DAMIA: Leveraging Domain Adaptation as a Defense against Membership Inference Attacks
This addresses security concerns for vendors and researchers deploying deep learning models, though it appears incremental as it builds on existing domain adaptation techniques.
The paper tackles the problem of membership inference attacks on deep learning models by proposing DAMIA, a defense that uses domain adaptation to obfuscate the training dataset, resulting in negligible impact on model usability while effectively preventing attacks.

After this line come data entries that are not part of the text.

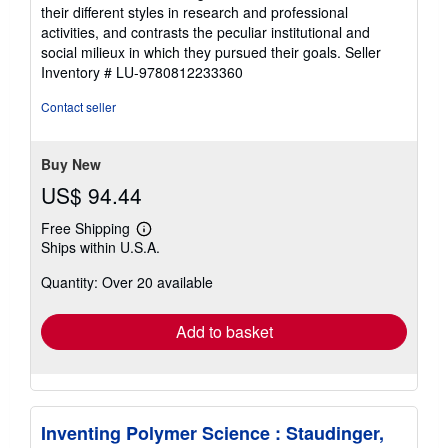
their different styles in research and professional
activities, and contrasts the peculiar institutional and
social milieux in which they pursued their goals.
Seller
Inventory # LU-9780812233360
Contact seller
Buy New
US$ 94.44
Free Shipping
Learn
Ships within U.S.A.
more
about
Quantity: Over 20 available
shipping
rates
Add to basket
Inventing Polymer Science : Staudinger,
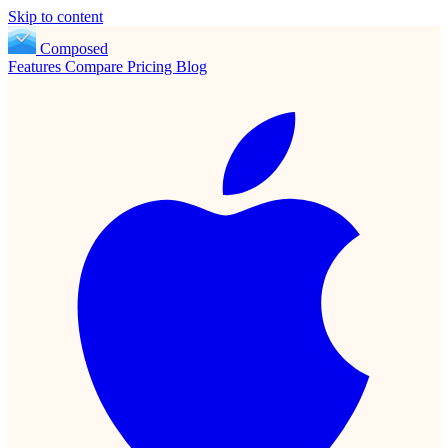
Skip to content
Composed
Features
Compare
Pricing
Blog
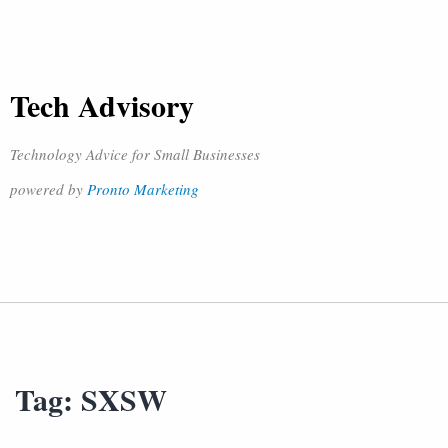
Tech Advisory
Technology Advice for Small Businesses
powered by
Pronto Marketing
Tag:
SXSW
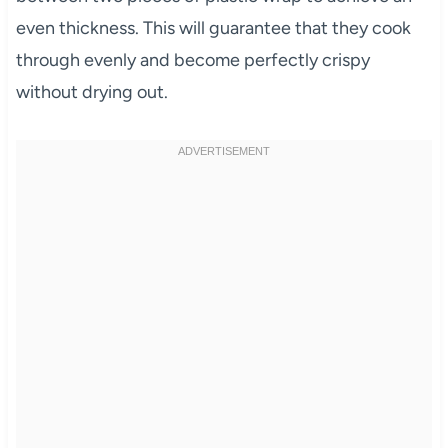
even thickness. This will guarantee that they cook
through evenly and become perfectly crispy
without drying out.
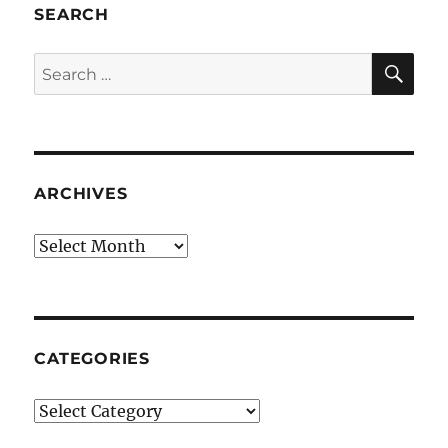
SEARCH
SE
Search
for:
ARCHIVES
Archives
CATEGORIES
Categories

Deep Learning (DL) techniques allow ones to train models from a dataset to solve tasks. DL has attracted much interest given its fancy performance and potential market value, while security issues are amongst the most colossal concerns. However, the DL models may be prone to the membership inference attack, where an attacker determines whether a given sample is from the training dataset. Efforts have been made to hinder the attack but unfortunately, they may lead to a major overhead or impaired usability. In this paper, we propose and implement DAMIA, leveraging Domain Adaptation (DA) as a defense aginist membership inference attacks. Our observation is that during the training process, DA obfuscates the dataset to be protected using another related dataset, and derives a model that underlyingly extracts the features from both datasets. Seeing that the model is obfuscated, membership inference fails, while the extracted features provide supports for usability. Extensive experiments have been conducted to validates our intuition. The model trained by DAMIA has a negligible footprint to the usability. Our experiment also excludes factors that may hinder the performance of DAMIA, providing a potential guideline to vendors and researchers to benefit from our solution in a timely manner.